L’arbitraire s’est substitué à la légalité. L’État n’était nullement légitime pour bloquer l’acquisition de Carrefour.
Les grandes transformations de l’histoire entraînent toujours une redéfinition du rôle de l’État : la Première Guerre mondiale engendra l’État totalitaire ; le krach de 1929 imposa l’intervention publique pour stabiliser le capitalisme et inventa la régulation keynésienne qui présida à la croissance intensive après 1945 ; les chocs pétroliers des années 1970 firent émerger la mondialisation. Le krach de 2008 puis l’épidémie de Covid-19 provoquent le retour en force de l’État et appellent la construction d’une nouvelle norme de capitalisme. La nouvelle hiérarchie des nations qui sortira des chocs du début du XXIe siècle dépendra largement de leur capacité à réaliser ces changements. La France, qui a payé de quatre décennies de décrochage son refus de s’adapter à la nouvelle donne née de la mondialisation et du passage à l’euro, est en passe de manquer ce nouveau tournant. En témoigne le veto a priori opposé par le ministre des Finances à l’offre d’achat de Carrefour par le québécois Couche-Tard afin de créer le troisième acteur mondial de la distribution fort de 115 milliards d’euros de chiffre d’affaires.
Dans sa forme, la décision fait preuve d’une légèreté et d’un cynisme rares. L’offre n’a été ni instruite ni analysée. Le refus brandi ne répond à aucune logique juridique ou économique, pour n’être dicté que par la politique et le désir de flatter les passions nationalistes et protectionnistes de l’opinion. Le gouvernement affirme le droit pour l’État de bloquer des opérations entre des entreprises privées quand bien même il est impuissant pour le faire dans les sociétés où il est l’actionnaire de référence, comme ce fut le cas dans le rachat de la participation d’Engie dans Suez par Veolia. Il privilégie la communication à très court terme sur les intérêts de long terme de la nation.
Sur le fond, l’arbitraire s’est substitué à la légalité. L’État était parfaitement légitime, dans le cadre de la police des investissements étrangers, pour s’opposer au rachat de Photonis, qui développe des technologies de vision nocturne vitales pour l’industrie de défense, par Teledyne, qui entendait bâtir un monopole incompatible avec nos intérêts de sécurité. Il ne l’est nullement pour bloquer l’acquisition de Carrefour en invoquant la souveraineté alimentaire.
La réglementation sur les investissements étrangers prévoit la possibilité pour l’État de s’opposer à une acquisition. Mais elle fait référence à la sécurité alimentaire – et non à la souveraineté – , qu’elle définit dans ces termes : « L’accès à une alimentation sûre, saine, diversifiée, de bonne qualité et en quantité suffisante, produite dans des conditions économiquement et socialement acceptables par tous, favorisant l’emploi, la protection de l’environnement et des paysages et contribuant à l’atténuation et à l’adaptation aux effets du changement climatique. » Or le rachat de Carrefour ne portait aucunement atteinte à ces différents objectifs.

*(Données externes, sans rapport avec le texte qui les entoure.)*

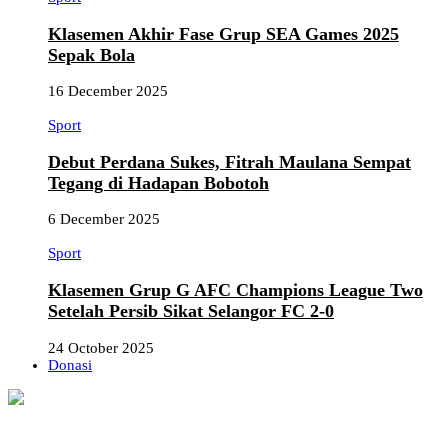
Klasemen Akhir Fase Grup SEA Games 2025
Sepak Bola
16 December 2025
Sport
Debut Perdana Sukes, Fitrah Maulana Sempat
Tegang di Hadapan Bobotoh
6 December 2025
Sport
Klasemen Grup G AFC Champions League Two
Setelah Persib Sikat Selangor FC 2-0
24 October 2025
Donasi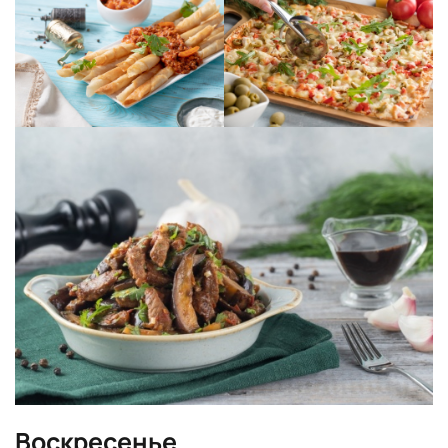
Воскресенье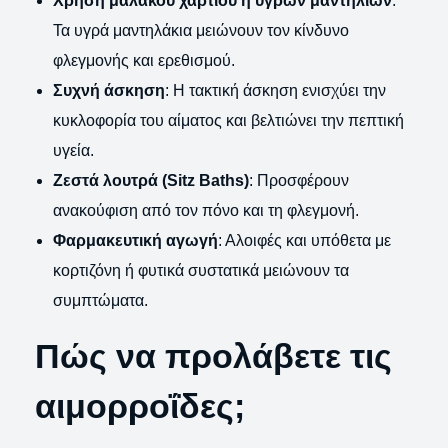
Χρήση μαλακού χαρτιού ή υγρών μαντηλιών
:
Τα υγρά μαντηλάκια μειώνουν τον κίνδυνο
φλεγμονής και ερεθισμού.
Συχνή άσκηση
: Η τακτική άσκηση ενισχύει την
κυκλοφορία του αίματος και βελτιώνει την πεπτική
υγεία.
Ζεστά λουτρά (Sitz Baths)
: Προσφέρουν
ανακούφιση από τον πόνο και τη φλεγμονή.
Φαρμακευτική αγωγή
: Αλοιφές και υπόθετα με
κορτιζόνη ή φυτικά συστατικά μειώνουν τα
συμπτώματα.
Πώς να προλάβετε τις
αιμορροΐδες;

Joseph Schumpeter pensait que l’innovation était le moteur du capitalisme à travers la dynamique de la destruction créatrice. Le populisme étatiste qui tient lieu de politique économique à notre pays a inventé la destruction destructrice. Le prix à payer pour les coups de force arbitraires de l’État est démesuré. Carrefour, en plein redressement, se trouve privé de l’apport de 3 milliards d’euros qui devait lui permettre de répondre à la concurrence d’Amazon et d’Alibaba et d’accélérer la transition vers l’alimentation biologique.
Non content de s’être surendetté à hauteur de 120 % du PIB et d’avoir ruiné les entreprises de l’énergie et des transports dont il est actionnaire, l’État, par son autoritarisme et son arbitraire, continue de réduire les libertés des entrepreneurs et de créer des contraintes et des incertitudes supplémentaires pour un secteur privé qui ne représente plus que 35 % du PIB. En coupant les entreprises françaises des capitaux internationaux, il les prive de la possibilité de s’adapter à la révolution numérique et à la transition écologique. Or les investissements différés aujourd’hui sont les plans sociaux de demain.
La sortie de crise passe par une forte intervention publique. Mais celle-ci doit être mise au service de la construction d’un nouveau modèle de développement à la fois inclusif et ouvert, et non pas de la sanctuarisation d’une économie administrée qui est à l’origine du décrochage de la France depuis quarante ans. L’État doit réinvestir dans ses fonctions régaliennes et repenser la production des services essentiels en termes d’éducation, de santé et de sécurité dont la qualité s’est effondrée. Au lieu de dire non à Couche-Tard, mieux vaudrait dire oui à tous les lève-tôt qui entendent travailler au relèvement de la France.